# Records to use:
_ _ _ _ _

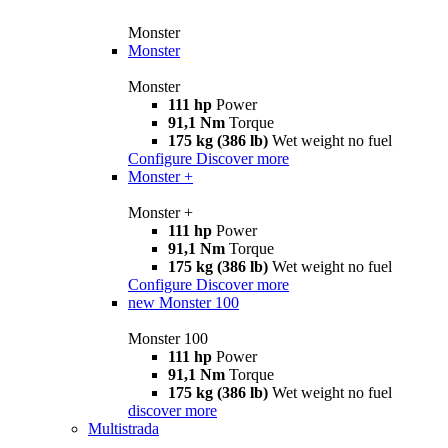
Monster
Monster
Monster
111 hp
Power
91,1 Nm
Torque
175 kg (386 lb)
Wet weight no fuel
Configure
Discover more
Monster +
Monster +
111 hp
Power
91,1 Nm
Torque
175 kg (386 lb)
Wet weight no fuel
Configure
Discover more
new
Monster 100
Monster 100
111 hp
Power
91,1 Nm
Torque
175 kg (386 lb)
Wet weight no fuel
discover more
Multistrada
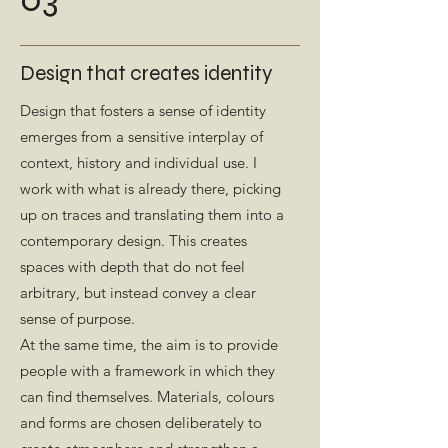
Design that creates identity
Design that fosters a sense of identity
emerges from a sensitive interplay of
context, history and individual use. I
work with what is already there, picking
up on traces and translating them into a
contemporary design. This creates
spaces with depth that do not feel
arbitrary, but instead convey a clear
sense of purpose.
At the same time, the aim is to provide
people with a framework in which they
can find themselves. Materials, colours
and forms are chosen deliberately to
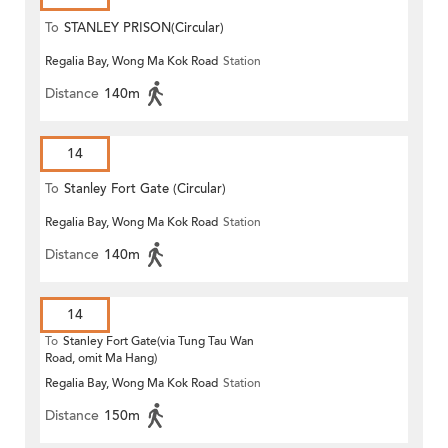
To
STANLEY PRISON(Circular)
Regalia Bay, Wong Ma Kok Road
Station
Distance
140m
14
To
Stanley Fort Gate (Circular)
Regalia Bay, Wong Ma Kok Road
Station
Distance
140m
14
To
Stanley Fort Gate(via Tung Tau Wan
Road, omit Ma Hang)
Regalia Bay, Wong Ma Kok Road
Station
Distance
150m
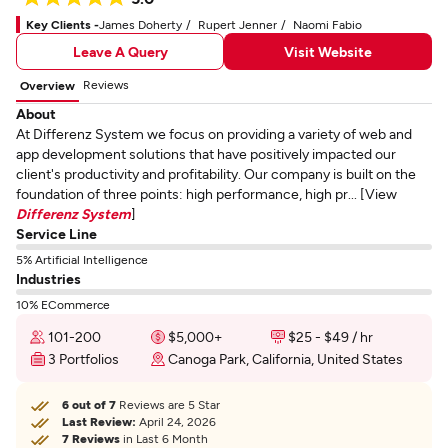
Key Clients -
James Doherty
Rupert Jenner
Naomi Fabio
Leave A Query
Visit Website
Reviews
Overview
About
At Differenz System we focus on providing a variety of web and
app development solutions that have positively impacted our
client's productivity and profitability. Our company is built on the
foundation of three points: high performance, high pr... [View
Differenz System
]
Service Line
5% Artificial Intelligence
Industries
10% ECommerce
101-200
$5,000+
$25 - $49 / hr
3 Portfolios
Canoga Park, California, United States
6 out of 7
Reviews are 5 Star
Last Review:
April 24, 2026
7 Reviews
in Last 6 Month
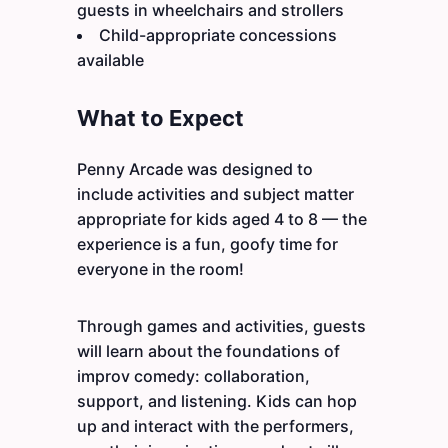
guests in wheelchairs and strollers
Child-appropriate concessions
available
What to Expect
Penny Arcade was designed to
include activities and subject matter
appropriate for kids aged 4 to 8 — the
experience is a fun, goofy time for
everyone in the room!
Through games and activities, guests
will learn about the foundations of
improv comedy: collaboration,
support, and listening. Kids can hop
up and interact with the performers,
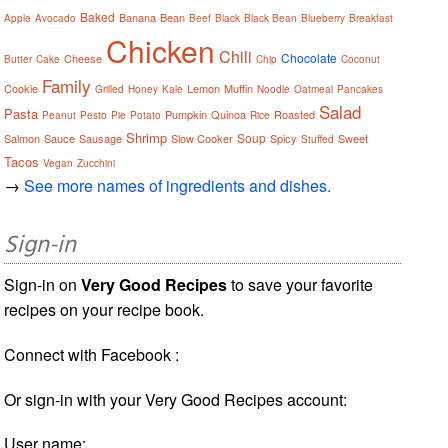
Baked
Banana
Bean
Apple
Avocado
Beef
Black
Black Bean
Blueberry
Breakfast
Chicken
Chili
Chocolate
Cheese
Butter
Cake
Chip
Coconut
Family
Cookie
Lemon
Muffin
Grilled
Honey
Kale
Noodle
Oatmeal
Pancakes
Salad
Pasta
Pumpkin
Quinoa
Roasted
Peanut
Pesto
Pie
Potato
Rice
Shrimp
Soup
Salmon
Sauce
Sausage
Slow Cooker
Spicy
Sweet
Stuffed
Tacos
Vegan
Zucchini
→
See more names of ingredients and dishes.
Sign-in
Sign-in on
Very Good Recipes
to save your favorite
recipes on your recipe book.
Connect with Facebook :
Or sign-in with your Very Good Recipes account:
User name:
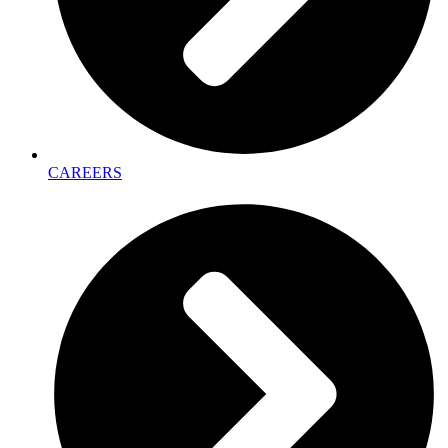
CAREERS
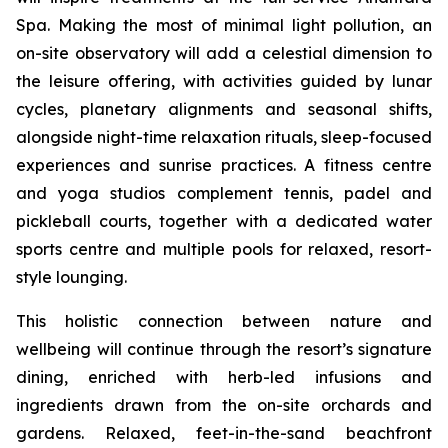
Spa. Making the most of minimal light pollution, an
on-site observatory will add a celestial dimension to
the leisure offering, with activities guided by lunar
cycles, planetary alignments and seasonal shifts,
alongside night-time relaxation rituals, sleep-focused
experiences and sunrise practices. A fitness centre
and yoga studios complement tennis, padel and
pickleball courts, together with a dedicated water
sports centre and multiple pools for relaxed, resort-
style lounging.
This holistic connection between nature and
wellbeing will continue through the resort’s signature
dining, enriched with herb-led infusions and
ingredients drawn from the on-site orchards and
gardens. Relaxed, feet-in-the-sand beachfront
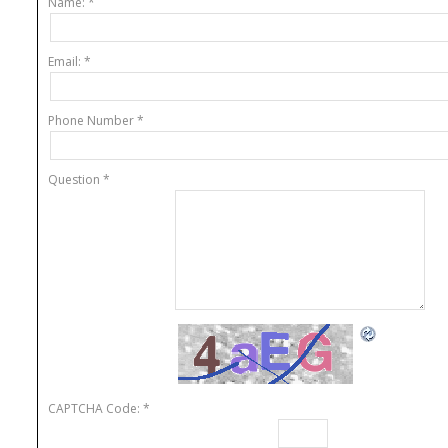
Name:
*
About
Email:
*
Phone Number
*
Question
*
CAPTCHA Code:
*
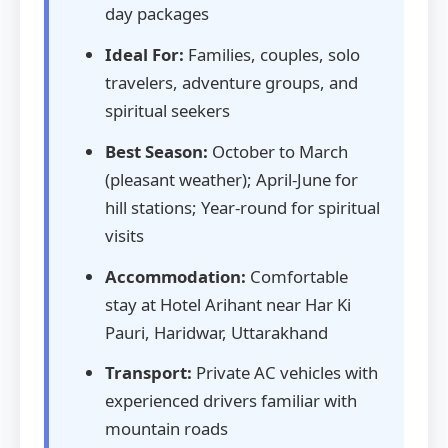
day packages
Ideal For:
Families, couples, solo
travelers, adventure groups, and
spiritual seekers
Best Season:
October to March
(pleasant weather); April-June for
hill stations; Year-round for spiritual
visits
Accommodation:
Comfortable
stay at Hotel Arihant near Har Ki
Pauri, Haridwar, Uttarakhand
Transport:
Private AC vehicles with
experienced drivers familiar with
mountain roads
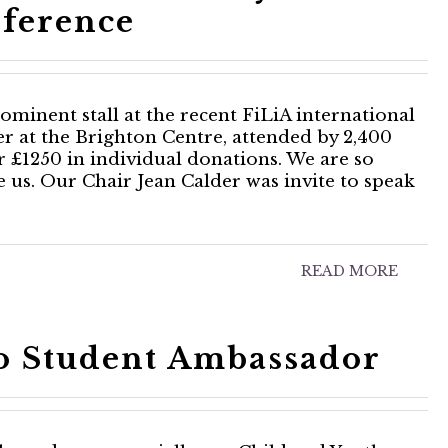
ference
minent stall at the recent FiLiA international
r at the Brighton Centre, attended by 2,400
r £1250 in individual donations. We are so
ve us. Our Chair Jean Calder was invite to speak
READ MORE
to Student Ambassador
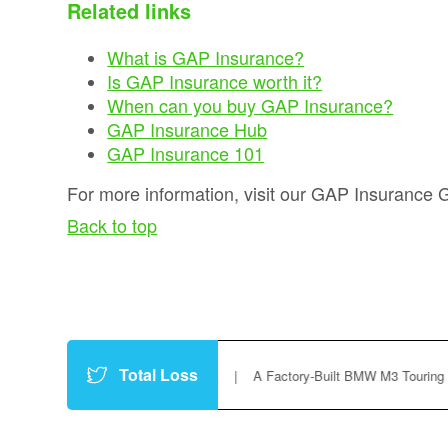
Related links
What is GAP Insurance?
Is GAP Insurance worth it?
When can you buy GAP Insurance?
GAP Insurance Hub
GAP Insurance 101
For more information, visit our GAP Insurance 
Back to top
Total Loss
h7gVxiC
https://t.co/P8vfc3f9Yt
|
A Factory-Built BMW M3 Touring Could 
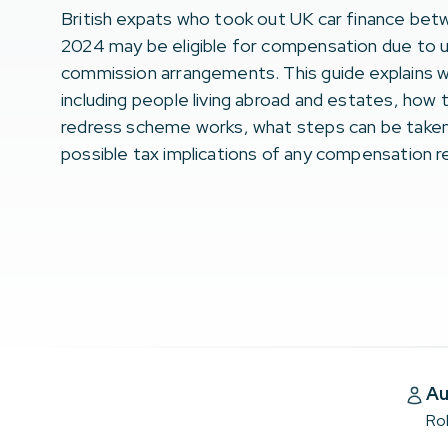
British expats who took out UK car finance be
2024 may be eligible for compensation due to 
commission arrangements. This guide explains w
including people living abroad and estates, how
redress scheme works, what steps can be taken
possible tax implications of any compensation 
Au
Ro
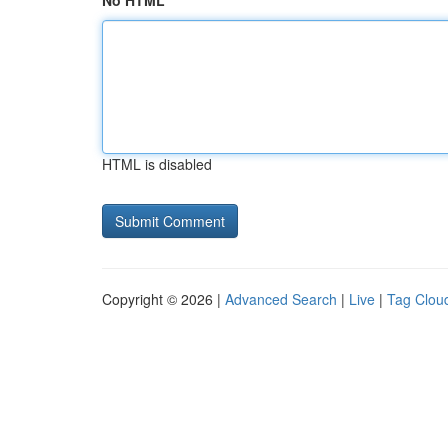
No HTML
HTML is disabled
Copyright © 2026 |
Advanced Search
|
Live
|
Tag Clou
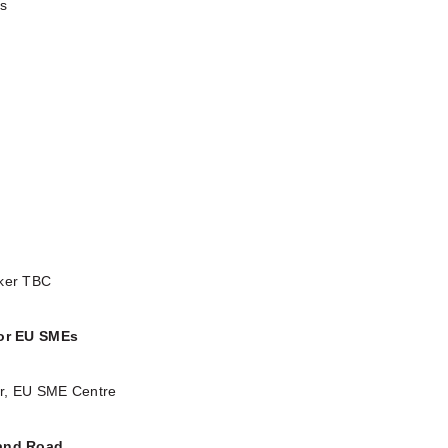
ks
aker TBC
for EU SMEs
or, EU SME Centre
 and Road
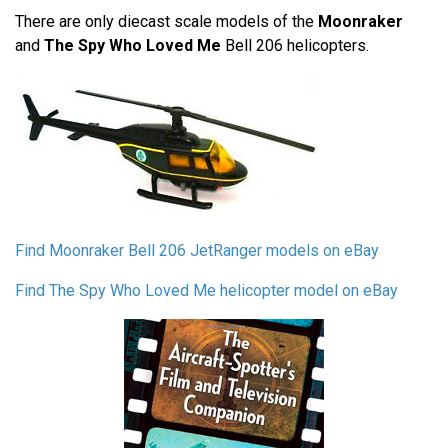
There are only diecast scale models of the
Moonraker
and
The Spy Who Loved Me
Bell 206 helicopters.
Find Moonraker Bell 206 JetRanger models on eBay
Find The Spy Who Loved Me helicopter model on eBay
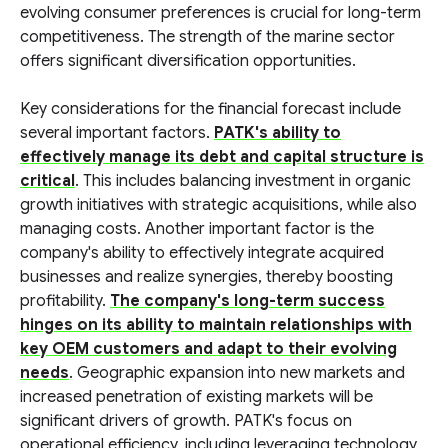
evolving consumer preferences is crucial for long-term
competitiveness. The strength of the marine sector
offers significant diversification opportunities.
Key considerations for the financial forecast include
several important factors.
PATK's ability to
effectively manage its debt and capital structure is
critical
. This includes balancing investment in organic
growth initiatives with strategic acquisitions, while also
managing costs. Another important factor is the
company's ability to effectively integrate acquired
businesses and realize synergies, thereby boosting
profitability.
The company's long-term success
hinges on its ability to maintain relationships with
key OEM customers and adapt to their evolving
needs
. Geographic expansion into new markets and
increased penetration of existing markets will be
significant drivers of growth. PATK's focus on
operational efficiency, including leveraging technology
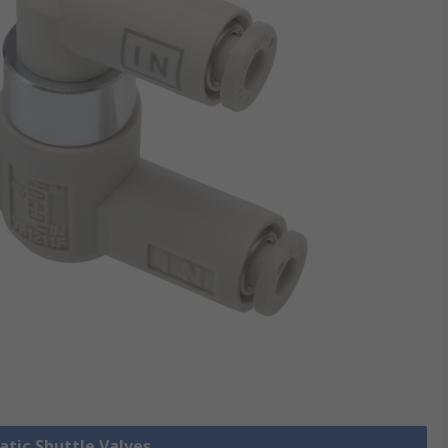
atic Shuttle Valves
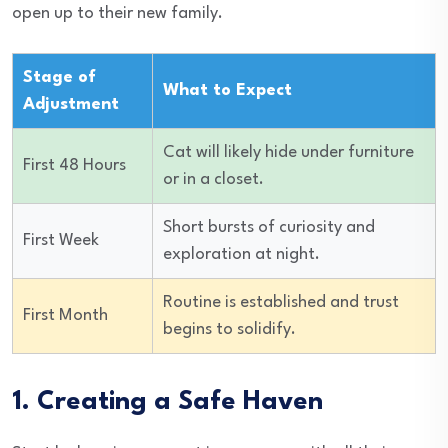
open up to their new family.
Stage of
What to Expect
Adjustment
Cat will likely hide under furniture
First 48 Hours
or in a closet.
Short bursts of curiosity and
First Week
exploration at night.
Routine is established and trust
First Month
begins to solidify.
1. Creating a Safe Haven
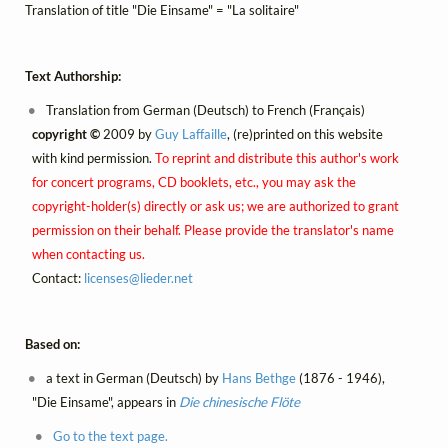
Translation of title "Die Einsame" = "La solitaire"
Text Authorship:
Translation from German (Deutsch) to French (Français)
copyright ©
2009 by
Guy Laffaille
, (re)printed on this website
with kind permission.
To reprint and distribute this author's work
for concert programs, CD booklets, etc., you may ask the
copyright-holder(s) directly or ask us; we are authorized to grant
permission on their behalf. Please provide the translator's name
when contacting us.
Contact:
licenses@
lieder.
net
Based on:
a text in German (Deutsch) by
Hans Bethge
(1876 - 1946),
"Die Einsame", appears in
Die chinesische Flöte
Go to the text page.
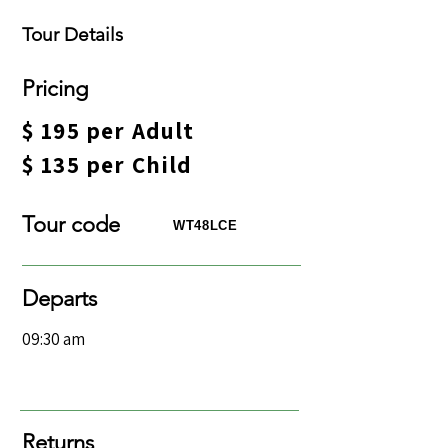
Tour Details
​Pricing
$ 195 per Adult​
$ 135 per Child
Tour code​
WT48LCE
Departs
09:30 am
Returns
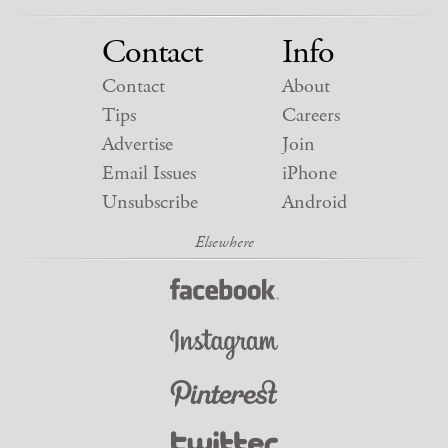
Contact
Info
Contact
About
Tips
Careers
Advertise
Join
Email Issues
iPhone
Unsubscribe
Android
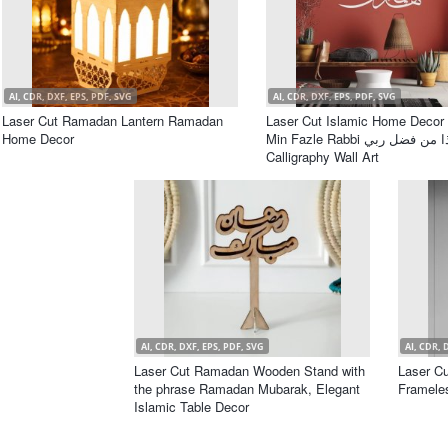
AI, CDR, DXF, EPS, PDF, SVG
AI, CDR, DXF, EPS, PDF, SVG
Laser Cut Ramadan Lantern Ramadan
Laser Cut Islamic Home Decor
Home Decor
Min Fazle Rabbi هذا من فضل ربي
Calligraphy Wall Art
AI, CDR, DXF, EPS, PDF, SVG
AI, CDR, 
Laser Cut Ramadan Wooden Stand with
Laser Cu
the phrase Ramadan Mubarak, Elegant
Framele
Islamic Table Decor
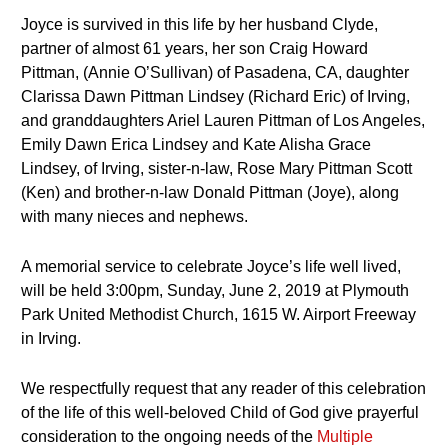
Joyce is survived in this life by her husband Clyde,
partner of almost 61 years, her son Craig Howard
Pittman, (Annie O’Sullivan) of Pasadena, CA, daughter
Clarissa Dawn Pittman Lindsey (Richard Eric) of Irving,
and granddaughters Ariel Lauren Pittman of Los Angeles,
Emily Dawn Erica Lindsey and Kate Alisha Grace
Lindsey, of Irving, sister-n-law, Rose Mary Pittman Scott
(Ken) and brother-n-law Donald Pittman (Joye), along
with many nieces and nephews.
A memorial service to celebrate Joyce’s life well lived,
will be held 3:00pm, Sunday, June 2, 2019 at Plymouth
Park United Methodist Church, 1615 W. Airport Freeway
in Irving.
We respectfully request that any reader of this celebration
of the life of this well-beloved Child of God give prayerful
consideration to the ongoing needs of the
Multiple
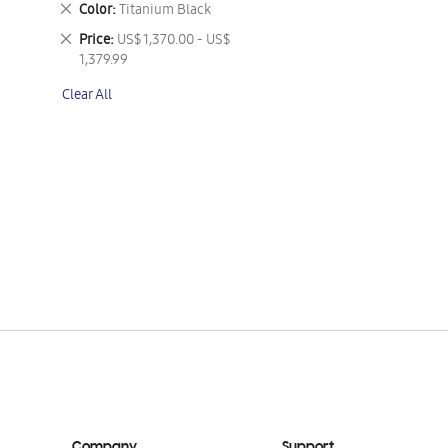
Remove
Color
Titanium Black
This
Remove
Price
US$ 1,370.00 - US$
Item
This
1,379.99
Item
Clear All
Company
Support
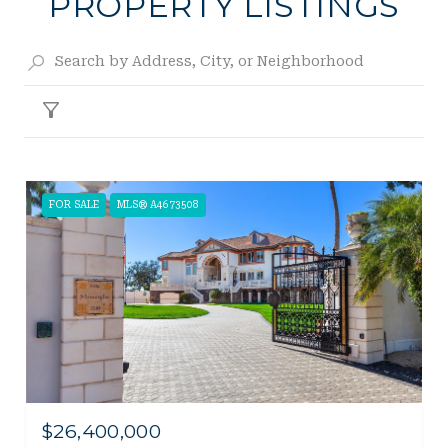
PROPERTY LISTINGS
Filter
FOR SALE
MLS® A4673508
$26,400,000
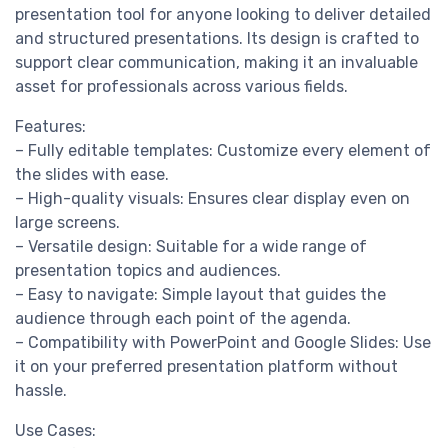
presentation tool for anyone looking to deliver detailed
and structured presentations. Its design is crafted to
support clear communication, making it an invaluable
asset for professionals across various fields.
Features:
– Fully editable templates: Customize every element of
the slides with ease.
– High-quality visuals: Ensures clear display even on
large screens.
– Versatile design: Suitable for a wide range of
presentation topics and audiences.
– Easy to navigate: Simple layout that guides the
audience through each point of the agenda.
– Compatibility with PowerPoint and Google Slides: Use
it on your preferred presentation platform without
hassle.
Use Cases:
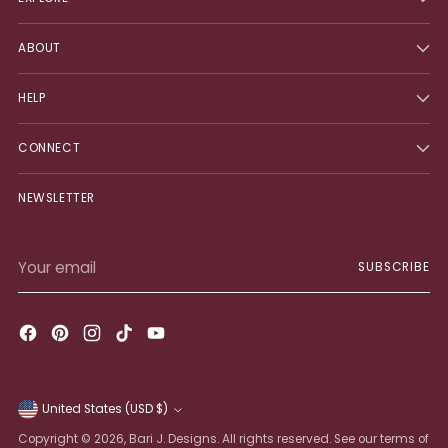
ABOUT
HELP
CONNECT
NEWSLETTER
Your
SUBSCRIBE
email
United States (USD $)
Currency
Copyright © 2026,
Bari J. Designs
. All rights reserved. See our terms of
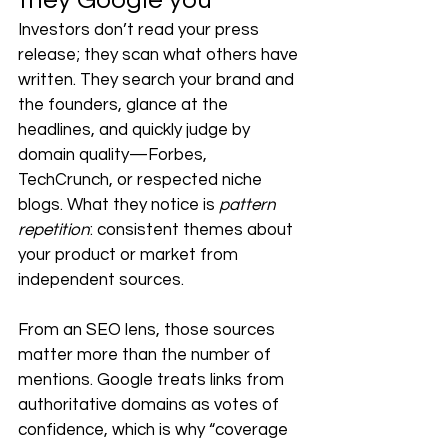
they Google you
Investors don’t read your press 
release; they scan what others have 
written. They search your brand and 
the founders, glance at the 
headlines, and quickly judge by 
domain quality—Forbes, 
TechCrunch, or respected niche 
blogs. What they notice is 
pattern 
repetition
: consistent themes about 
your product or market from 
independent sources.
From an SEO lens, those sources 
matter more than the number of 
mentions. Google treats links from 
authoritative domains as votes of 
confidence, which is why “coverage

_ _ _ _ _

# Prompt:
Only lines with the word "Circular" should be collected from the material.

# Response below:
STANLEY PRISON(Circular)
Stanley Fort Gate (Circular)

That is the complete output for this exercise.